EXERCISE DETAILS:
Each line of the material must be reproduced exactly; pictures stay out.

DATA SEGMENT:
* * * * * * *

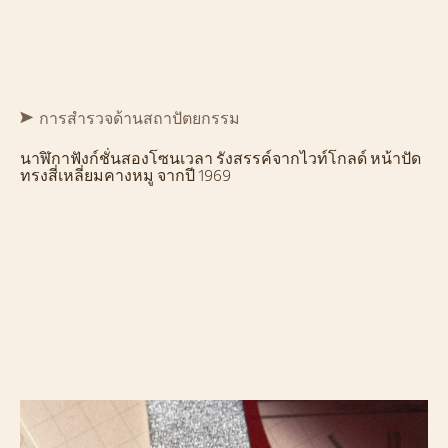
การสำรวจด้านสถาปัตยกรรม
นาฬิกาฟังก์ชั่นสองโซนเวลา รังสรรค์จากไวท์โกลด์ หน้าปัด
ทรงสี่เหลี่ยมคางหมู จากปี 1969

* * * * * * *

TASK RESULT:
การสำรวจด้านสถาปัตยกรรม
นาฬิกาฟังก์ชั่นสองโซนเวลา รังสรรค์จากไวท์โกลด์ หน้าปัด
ทรงสี่เหลี่ยมคางหมู จากปี 1969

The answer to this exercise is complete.